The brain disease chronic traumatic encephalopathy (CTE) has been linked to physical trauma to the head — and it turns out that those head impacts may trigger inflammation and DNA damage that accumulates in brain cells over time, a new study finds.
That DNA damage, which can eventually lead to cell dysfunction and death, resembles the damage seen in the brains of people with Alzheimer’s disease, the research suggests.
The scientists behind the new study decided to dig into the link between DNA damage and CTE after they showed that they found that mature neurons, which don’t divide, nonetheless accumulate mutations throughout life. In a 2015 study, the team found that these mutations build up even faster in the context of brain diseases, such as Alzheimer’s.
“We used to think neurons had the most stable genomes in the body,” said Dr. Christopher Walsh, a geneticist at Boston’s Children’s Hospital who was a co-author on both that prior study and the new one. “But it turns out, they pick up mutations year after year, and those mutations accelerate in neurodegenerative disease,” he told Live Science.
That discovery raised a question: If DNA damage builds up in other brain disorders, could it also be driving the neuron loss seen in CTE?
In the new study, published Oct. 30 in the journal Science, researchers analyzed the genomes of individual neurons sampled from 15 people who had been diagnosed with CTE after death, as well as those from four people with a history of repetitive head impacts but no CTE. The team compared these neurons with cells from healthy brains and with cells from people with Alzheimer’s disease. They did this using single-cell whole-genome sequencing, which analyzes all of the DNA in each cell sampled.
The results showed that neurons from CTE brains carried more DNA mutations than those from healthy brains. On average, they carried about 114 additional single-letter changes in the DNA code per neuron. But neurons from people who had repeated head impacts but no CTE showed no increase in mutations, compared with healthy brains.
The pattern of mutations seen in CTE seems to be very similar to what happens in Alzheimer’s disease, the researchers observed. Both have an increased number of mutations and similar types of DNA alterations.
In the team’s prior study, they “discovered that neurons, which don’t replicate, actually accumulate mutations at a steady rate throughout life,” Walsh said. “Even in healthy brains, that clock ticks forward about 17 new mutations per year from birth to old age. But in disease, that clock speeds up.”
The researchers also identified another kind of genetic damage: short insertions and deletions, known as indels, in which letters are added or subtracted from DNA’s code. These tiny DNA breaks were more abundant in neurons from both CTE and Alzheimer’s brains than in healthy ones. In some of the CTE cases, neurons contained more than a thousand indels — equivalent to what might be seen in more than a century of normal aging.
“These indels have increased,” Walsh said. “They’re probably numerous enough to cause serious dysfunction or death in the affected cells.”

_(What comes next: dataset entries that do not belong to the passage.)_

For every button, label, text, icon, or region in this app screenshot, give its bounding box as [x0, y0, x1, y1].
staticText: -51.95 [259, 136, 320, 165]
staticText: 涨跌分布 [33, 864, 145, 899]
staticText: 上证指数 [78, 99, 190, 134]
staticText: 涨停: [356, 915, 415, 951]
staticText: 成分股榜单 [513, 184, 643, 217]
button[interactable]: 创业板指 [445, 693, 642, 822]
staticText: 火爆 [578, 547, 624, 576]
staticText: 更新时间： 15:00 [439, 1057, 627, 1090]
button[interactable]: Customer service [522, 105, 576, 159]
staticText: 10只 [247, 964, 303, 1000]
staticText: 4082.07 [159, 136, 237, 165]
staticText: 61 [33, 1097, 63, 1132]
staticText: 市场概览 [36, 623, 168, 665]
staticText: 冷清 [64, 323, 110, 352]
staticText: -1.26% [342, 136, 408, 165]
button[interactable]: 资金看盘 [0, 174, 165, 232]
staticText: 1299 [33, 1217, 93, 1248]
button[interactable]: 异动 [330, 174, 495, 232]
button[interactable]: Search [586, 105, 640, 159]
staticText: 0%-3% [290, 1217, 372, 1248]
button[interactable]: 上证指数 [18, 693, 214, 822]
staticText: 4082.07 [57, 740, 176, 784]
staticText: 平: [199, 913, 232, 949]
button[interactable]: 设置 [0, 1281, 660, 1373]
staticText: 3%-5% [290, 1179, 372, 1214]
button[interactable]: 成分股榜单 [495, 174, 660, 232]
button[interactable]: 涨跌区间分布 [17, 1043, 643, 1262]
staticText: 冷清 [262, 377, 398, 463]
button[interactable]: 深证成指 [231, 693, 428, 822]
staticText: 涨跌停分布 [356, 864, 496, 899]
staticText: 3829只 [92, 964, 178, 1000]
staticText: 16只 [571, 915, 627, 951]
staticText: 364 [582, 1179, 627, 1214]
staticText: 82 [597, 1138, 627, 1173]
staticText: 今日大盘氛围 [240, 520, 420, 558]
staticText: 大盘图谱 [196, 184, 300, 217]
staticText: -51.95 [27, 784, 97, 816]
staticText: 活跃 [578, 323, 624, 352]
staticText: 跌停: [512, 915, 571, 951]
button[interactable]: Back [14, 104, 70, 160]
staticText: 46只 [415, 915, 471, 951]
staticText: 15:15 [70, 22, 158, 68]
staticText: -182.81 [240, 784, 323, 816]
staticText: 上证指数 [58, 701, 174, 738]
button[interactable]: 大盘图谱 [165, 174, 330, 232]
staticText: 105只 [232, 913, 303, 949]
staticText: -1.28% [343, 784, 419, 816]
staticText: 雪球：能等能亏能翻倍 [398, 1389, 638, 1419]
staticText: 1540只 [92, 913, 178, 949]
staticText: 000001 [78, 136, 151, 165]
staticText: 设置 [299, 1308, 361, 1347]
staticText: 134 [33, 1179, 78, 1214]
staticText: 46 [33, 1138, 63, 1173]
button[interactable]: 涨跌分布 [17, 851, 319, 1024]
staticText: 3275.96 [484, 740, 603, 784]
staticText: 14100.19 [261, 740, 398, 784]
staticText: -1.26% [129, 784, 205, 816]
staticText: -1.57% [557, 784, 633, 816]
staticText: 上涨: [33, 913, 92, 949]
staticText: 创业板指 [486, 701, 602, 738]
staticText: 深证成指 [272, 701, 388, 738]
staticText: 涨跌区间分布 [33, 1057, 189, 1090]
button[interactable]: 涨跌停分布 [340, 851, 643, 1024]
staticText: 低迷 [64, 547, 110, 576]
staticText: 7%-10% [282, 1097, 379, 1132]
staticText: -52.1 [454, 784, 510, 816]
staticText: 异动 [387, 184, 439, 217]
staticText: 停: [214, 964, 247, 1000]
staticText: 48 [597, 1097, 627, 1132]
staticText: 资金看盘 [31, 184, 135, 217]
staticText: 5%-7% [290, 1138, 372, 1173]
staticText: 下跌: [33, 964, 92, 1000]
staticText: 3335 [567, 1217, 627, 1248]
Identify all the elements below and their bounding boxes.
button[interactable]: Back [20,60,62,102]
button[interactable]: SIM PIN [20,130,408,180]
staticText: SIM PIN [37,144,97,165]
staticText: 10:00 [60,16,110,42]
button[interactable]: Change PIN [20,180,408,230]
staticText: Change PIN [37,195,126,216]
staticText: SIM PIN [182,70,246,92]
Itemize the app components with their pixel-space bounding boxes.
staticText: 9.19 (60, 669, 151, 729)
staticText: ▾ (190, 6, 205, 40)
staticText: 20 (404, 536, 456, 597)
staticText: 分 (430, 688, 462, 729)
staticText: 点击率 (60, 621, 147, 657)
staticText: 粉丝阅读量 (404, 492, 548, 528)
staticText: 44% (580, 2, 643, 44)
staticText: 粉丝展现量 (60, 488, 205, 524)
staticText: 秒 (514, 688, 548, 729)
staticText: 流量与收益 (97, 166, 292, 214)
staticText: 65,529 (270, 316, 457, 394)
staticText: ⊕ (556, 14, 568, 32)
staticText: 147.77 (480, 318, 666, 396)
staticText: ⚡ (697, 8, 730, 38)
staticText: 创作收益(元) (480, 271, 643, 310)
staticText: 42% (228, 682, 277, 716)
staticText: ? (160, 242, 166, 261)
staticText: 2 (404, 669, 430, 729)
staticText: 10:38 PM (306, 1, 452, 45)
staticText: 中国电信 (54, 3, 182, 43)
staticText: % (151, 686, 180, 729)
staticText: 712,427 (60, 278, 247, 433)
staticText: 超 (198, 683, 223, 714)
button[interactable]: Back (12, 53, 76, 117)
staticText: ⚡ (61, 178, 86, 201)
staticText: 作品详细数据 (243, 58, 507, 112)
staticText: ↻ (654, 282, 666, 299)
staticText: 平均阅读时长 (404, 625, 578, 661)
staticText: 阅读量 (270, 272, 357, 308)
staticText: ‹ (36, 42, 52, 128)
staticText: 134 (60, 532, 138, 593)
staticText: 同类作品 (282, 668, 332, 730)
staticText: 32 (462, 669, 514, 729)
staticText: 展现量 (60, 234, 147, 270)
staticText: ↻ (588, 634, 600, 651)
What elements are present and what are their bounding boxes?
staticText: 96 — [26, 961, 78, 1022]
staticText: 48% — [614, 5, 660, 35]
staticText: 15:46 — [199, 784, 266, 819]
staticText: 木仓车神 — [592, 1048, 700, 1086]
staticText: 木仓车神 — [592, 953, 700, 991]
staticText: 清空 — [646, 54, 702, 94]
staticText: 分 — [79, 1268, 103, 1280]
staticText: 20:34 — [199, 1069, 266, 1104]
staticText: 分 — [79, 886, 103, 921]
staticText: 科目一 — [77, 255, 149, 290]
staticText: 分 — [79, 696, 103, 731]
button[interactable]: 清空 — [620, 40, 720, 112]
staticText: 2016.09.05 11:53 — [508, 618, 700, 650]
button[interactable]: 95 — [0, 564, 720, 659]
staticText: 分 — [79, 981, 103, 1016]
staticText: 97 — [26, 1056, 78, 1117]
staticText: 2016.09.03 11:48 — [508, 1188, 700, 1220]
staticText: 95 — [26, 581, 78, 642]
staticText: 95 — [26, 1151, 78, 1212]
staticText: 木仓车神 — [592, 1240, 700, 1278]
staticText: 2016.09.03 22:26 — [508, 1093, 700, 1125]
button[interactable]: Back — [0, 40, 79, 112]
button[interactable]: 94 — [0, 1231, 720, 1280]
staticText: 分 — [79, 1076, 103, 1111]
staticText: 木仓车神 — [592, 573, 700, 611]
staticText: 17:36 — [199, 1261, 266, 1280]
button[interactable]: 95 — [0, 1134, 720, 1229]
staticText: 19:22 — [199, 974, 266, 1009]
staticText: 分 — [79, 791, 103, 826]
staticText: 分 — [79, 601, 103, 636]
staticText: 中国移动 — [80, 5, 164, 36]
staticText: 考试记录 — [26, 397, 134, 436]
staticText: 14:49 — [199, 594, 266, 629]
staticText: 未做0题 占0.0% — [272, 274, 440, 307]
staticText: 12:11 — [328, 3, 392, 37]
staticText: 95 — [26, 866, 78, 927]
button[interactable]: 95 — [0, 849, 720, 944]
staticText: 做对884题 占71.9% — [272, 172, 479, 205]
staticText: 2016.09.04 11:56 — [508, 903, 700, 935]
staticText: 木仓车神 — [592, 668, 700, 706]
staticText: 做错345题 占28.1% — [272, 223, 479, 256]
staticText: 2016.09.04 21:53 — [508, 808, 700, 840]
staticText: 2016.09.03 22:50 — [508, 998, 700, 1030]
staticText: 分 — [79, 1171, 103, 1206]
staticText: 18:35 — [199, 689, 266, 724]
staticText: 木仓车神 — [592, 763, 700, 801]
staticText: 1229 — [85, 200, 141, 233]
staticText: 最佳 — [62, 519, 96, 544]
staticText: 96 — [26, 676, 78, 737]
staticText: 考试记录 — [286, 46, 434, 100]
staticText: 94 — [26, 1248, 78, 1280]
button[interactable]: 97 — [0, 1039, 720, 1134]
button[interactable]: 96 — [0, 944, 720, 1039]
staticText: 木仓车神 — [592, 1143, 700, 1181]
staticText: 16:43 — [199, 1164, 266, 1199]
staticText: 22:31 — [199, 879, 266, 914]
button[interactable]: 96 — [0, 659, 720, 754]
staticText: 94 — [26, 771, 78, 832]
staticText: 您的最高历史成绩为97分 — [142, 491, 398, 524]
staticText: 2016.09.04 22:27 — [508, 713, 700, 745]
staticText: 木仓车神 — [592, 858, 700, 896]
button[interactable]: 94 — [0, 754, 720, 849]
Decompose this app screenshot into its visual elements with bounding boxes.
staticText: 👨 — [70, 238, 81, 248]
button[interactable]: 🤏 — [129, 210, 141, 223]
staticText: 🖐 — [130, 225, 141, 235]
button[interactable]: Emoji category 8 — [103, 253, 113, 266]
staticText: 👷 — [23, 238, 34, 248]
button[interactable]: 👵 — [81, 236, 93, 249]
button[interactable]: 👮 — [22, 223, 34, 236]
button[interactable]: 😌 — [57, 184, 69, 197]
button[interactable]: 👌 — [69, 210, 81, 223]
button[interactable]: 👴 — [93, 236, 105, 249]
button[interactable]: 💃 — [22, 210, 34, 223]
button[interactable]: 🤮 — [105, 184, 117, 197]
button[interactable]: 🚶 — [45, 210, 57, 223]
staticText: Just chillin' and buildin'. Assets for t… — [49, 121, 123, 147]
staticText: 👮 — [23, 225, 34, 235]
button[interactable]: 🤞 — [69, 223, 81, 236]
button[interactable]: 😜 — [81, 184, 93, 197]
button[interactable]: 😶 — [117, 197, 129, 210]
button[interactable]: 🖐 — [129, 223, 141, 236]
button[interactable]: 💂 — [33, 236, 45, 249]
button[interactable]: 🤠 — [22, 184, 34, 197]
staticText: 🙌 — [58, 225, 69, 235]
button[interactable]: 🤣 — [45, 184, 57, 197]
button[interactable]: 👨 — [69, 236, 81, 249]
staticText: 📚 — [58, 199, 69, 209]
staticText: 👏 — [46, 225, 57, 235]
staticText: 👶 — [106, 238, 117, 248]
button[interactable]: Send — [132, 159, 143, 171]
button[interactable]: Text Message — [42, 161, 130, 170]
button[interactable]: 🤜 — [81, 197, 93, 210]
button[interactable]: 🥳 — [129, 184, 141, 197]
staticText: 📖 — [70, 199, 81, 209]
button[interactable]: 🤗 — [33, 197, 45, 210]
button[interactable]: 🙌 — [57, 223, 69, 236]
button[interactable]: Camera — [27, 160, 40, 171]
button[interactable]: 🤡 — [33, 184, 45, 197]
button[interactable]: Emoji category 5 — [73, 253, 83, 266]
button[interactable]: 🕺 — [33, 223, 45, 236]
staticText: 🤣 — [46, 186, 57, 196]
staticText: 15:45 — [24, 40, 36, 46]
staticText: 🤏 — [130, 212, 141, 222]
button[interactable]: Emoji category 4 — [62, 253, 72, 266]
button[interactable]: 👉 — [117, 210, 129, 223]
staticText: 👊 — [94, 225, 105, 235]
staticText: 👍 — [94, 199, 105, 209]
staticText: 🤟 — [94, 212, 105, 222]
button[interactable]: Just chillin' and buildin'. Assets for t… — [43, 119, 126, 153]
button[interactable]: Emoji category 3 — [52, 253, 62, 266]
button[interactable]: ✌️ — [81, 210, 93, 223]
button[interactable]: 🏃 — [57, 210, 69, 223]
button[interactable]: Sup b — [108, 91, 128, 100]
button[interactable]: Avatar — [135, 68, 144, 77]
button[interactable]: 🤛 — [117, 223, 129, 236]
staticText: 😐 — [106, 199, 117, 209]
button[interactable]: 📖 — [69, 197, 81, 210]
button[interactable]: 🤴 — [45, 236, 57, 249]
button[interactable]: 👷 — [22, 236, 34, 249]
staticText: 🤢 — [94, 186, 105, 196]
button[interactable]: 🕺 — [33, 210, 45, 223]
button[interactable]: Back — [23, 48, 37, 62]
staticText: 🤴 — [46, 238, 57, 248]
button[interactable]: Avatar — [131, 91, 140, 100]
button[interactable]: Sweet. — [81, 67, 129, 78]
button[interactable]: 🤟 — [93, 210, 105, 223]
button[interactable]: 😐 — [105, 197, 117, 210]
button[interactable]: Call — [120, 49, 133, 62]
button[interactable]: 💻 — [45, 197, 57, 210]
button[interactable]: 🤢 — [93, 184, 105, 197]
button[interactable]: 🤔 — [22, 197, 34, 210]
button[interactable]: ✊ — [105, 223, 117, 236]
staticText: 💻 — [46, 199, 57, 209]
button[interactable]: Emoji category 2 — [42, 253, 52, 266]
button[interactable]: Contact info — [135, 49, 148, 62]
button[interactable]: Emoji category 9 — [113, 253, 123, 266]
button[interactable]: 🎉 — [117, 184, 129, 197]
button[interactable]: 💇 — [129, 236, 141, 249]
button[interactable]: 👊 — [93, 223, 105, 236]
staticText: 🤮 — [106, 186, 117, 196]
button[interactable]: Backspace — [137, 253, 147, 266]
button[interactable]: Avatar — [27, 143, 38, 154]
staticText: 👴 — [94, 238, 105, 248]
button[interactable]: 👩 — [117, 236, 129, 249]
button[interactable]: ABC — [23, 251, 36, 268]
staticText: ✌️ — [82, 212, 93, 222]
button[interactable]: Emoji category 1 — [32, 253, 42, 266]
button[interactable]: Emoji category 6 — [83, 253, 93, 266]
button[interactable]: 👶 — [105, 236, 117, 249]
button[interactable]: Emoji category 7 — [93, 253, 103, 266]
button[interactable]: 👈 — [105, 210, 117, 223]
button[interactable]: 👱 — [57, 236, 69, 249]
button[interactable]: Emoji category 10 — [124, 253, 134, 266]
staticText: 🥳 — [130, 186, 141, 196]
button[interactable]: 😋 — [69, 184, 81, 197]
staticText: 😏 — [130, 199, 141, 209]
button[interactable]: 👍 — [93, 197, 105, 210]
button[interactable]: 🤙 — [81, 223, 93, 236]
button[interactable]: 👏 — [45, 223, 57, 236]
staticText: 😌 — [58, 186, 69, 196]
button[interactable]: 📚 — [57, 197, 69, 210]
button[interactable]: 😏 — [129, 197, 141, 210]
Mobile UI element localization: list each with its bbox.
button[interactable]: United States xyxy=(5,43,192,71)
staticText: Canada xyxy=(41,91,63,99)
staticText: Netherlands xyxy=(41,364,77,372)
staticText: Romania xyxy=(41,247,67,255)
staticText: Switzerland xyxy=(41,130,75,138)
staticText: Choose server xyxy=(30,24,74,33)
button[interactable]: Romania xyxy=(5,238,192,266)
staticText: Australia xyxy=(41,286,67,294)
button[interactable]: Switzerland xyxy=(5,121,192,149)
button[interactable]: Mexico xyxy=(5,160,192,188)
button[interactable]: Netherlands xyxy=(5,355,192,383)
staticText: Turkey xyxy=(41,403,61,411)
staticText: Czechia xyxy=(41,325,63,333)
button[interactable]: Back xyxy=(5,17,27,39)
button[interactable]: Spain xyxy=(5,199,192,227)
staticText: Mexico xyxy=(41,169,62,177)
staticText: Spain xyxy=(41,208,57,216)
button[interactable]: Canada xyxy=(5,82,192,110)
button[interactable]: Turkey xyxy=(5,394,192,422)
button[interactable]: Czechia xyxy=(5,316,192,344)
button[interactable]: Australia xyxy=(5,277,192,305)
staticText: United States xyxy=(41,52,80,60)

Although the study did not directly test for inflammation in the neurons, earlier work by study co-authors Dr. Ann McKee, a neuropathologist at Boston University (BU) CTE Center, and John Cherry, a neuroscientist at BU, has shown that inflammation is widespread activation of microglia — the brain’s immune cells — in CTE brains.
“We think CTE might be a combination of repeated head trauma and inflammation,” Walsh said. “That combination may bombard the genome with the same kinds of damaging processes that ultraviolet light causes in skin or tobacco smoke in the lungs,” as both UV and tobacco exposure trigger DNA damage.
In summary, repeated head impacts may trigger inflammation in the brain, which can promote the accumulation of DNA mutations in neurons and contribute to cell dysfunction and death. These findings suggest that while head trauma remains a key trigger of CTE, the long-term harm is likely driven by inflammation-driven DNA damage.
The team is now investigating whether similar processes happen in other neurodegenerative diseases, such as amyotrophic lateral sclerosis (ALS) and Huntington’s disease.
“This could be a common final pathway across diseases,” Walsh said. “We’d like to trace the biochemical steps from inflammation to neuron death and figure out where we can intervene.”